Never mind one-two-three-four.

"I used to get headaches listening to Coltrane's music because my brain was thinking: How and where is one?" Santana says, admitting he's still a little intimidated by jazz. It's the ocean, he said, and "I hang around a lake. The ocean's too deep for me."

But now and then he breathes salt air into his music.

Clive Davis, who signed Santana to his first record deal with Columbia back in 1969, re teamed with him on Arista's "Supernatural," bringing Santana to a new generation of fans after years out of the limelight.

They used the same blueprint on "Shaman," and hope to prove that "Supernatural" was no fluke, says Davis, one of three executive producers on the album, with Santana and Antonio "L.A." Reid.

"We never expected this thing would explode the way it did," Davis says by phone from New York. The prospect of repeating "Supernatural's" success is "even more daunting."

Back on Santana's early hit album "Abraxas," in 1970, which featured "Oye, Como Va" and "Black Magic Woman," Davis says, "Carlos was young.
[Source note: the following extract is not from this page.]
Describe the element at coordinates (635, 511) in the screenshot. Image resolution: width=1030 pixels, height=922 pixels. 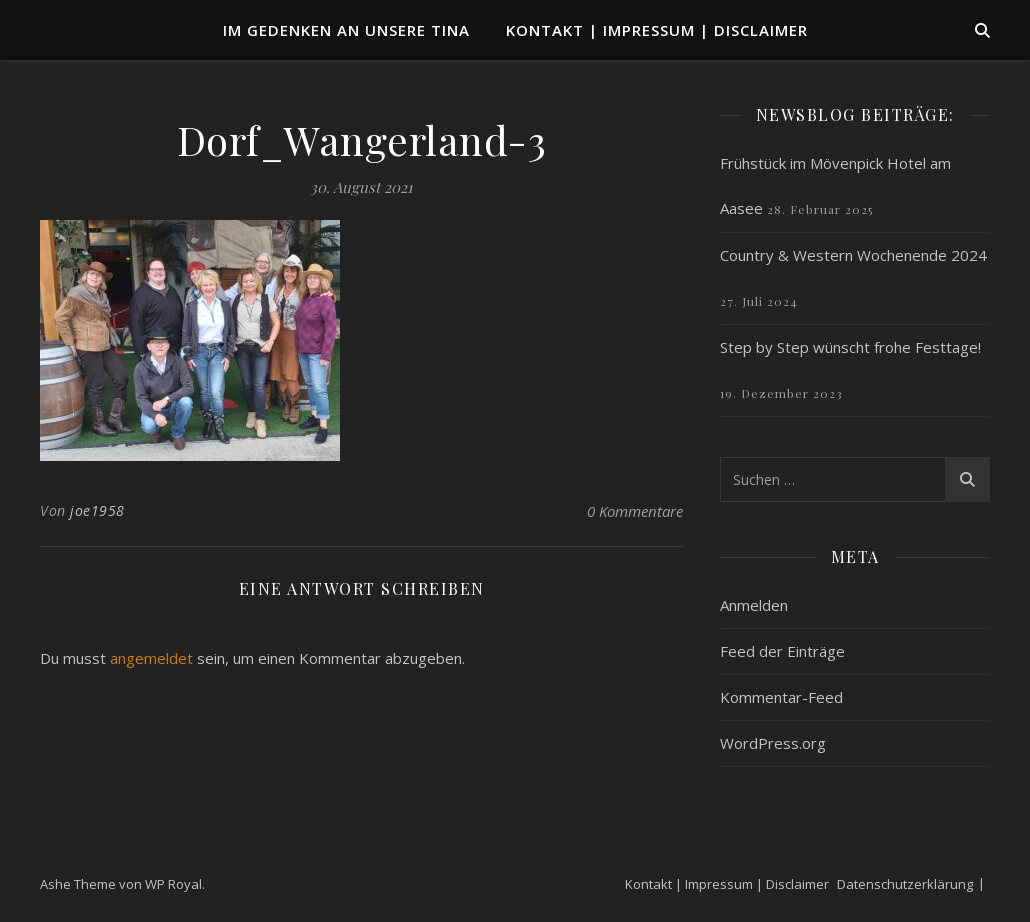 I see `0 Kommentare` at that location.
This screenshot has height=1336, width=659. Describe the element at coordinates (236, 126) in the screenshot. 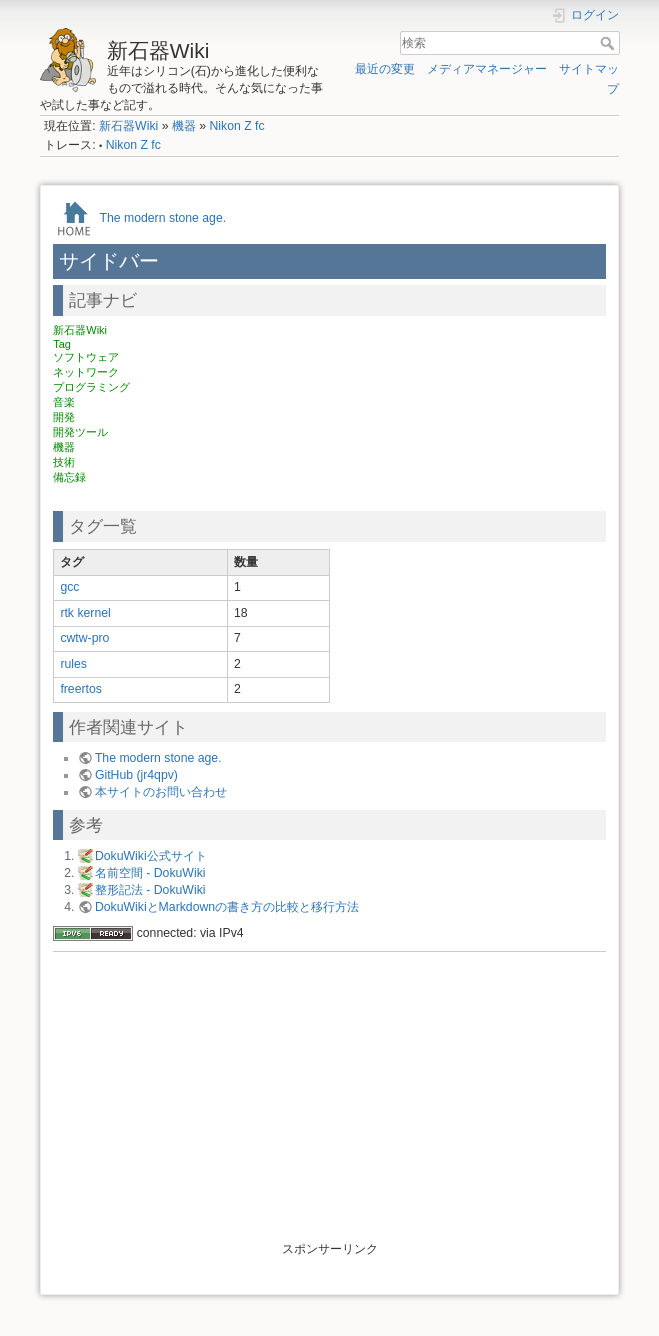 I see `Nikon Z fc` at that location.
He was fiery. His guitar blazed. He was dazzling."

Now, Davis says, "his guitar still dazzles. I think he has grown as a human being. He is very inspirational. He combines his passion for music with a very spiritualist philosophy of humanistic principles."

If "Shaman" can repeat "Supernatural's" success, Davis says, it would show that "music can transcend age boundaries and perpetuate careers."

Santana, 55, also wants to show that music can transcend international borders he cites the work of Harry Belafonte, Louis Armstrong and Dizzy Gillespie as good-will ambassadors, and says he would like to travel to Africa someday with musicians to help the poor and spiritual divides.

"This new message with 'Shaman' is to invite people to embrace their divinity."

Santana recalls lecturing at a music school in Boston.

"They started asking me all these questions, and I said, all I know is that in one note you're supposed to put five things in it soul, heart, mind, body, cojones. One note. If you don't put those five things in that note, I don't care how much music you know, man, I'm not going to feel it. … We're on this planet. Make me feel human. Make me feel spirit. Make me feel sacredly and sensually divine."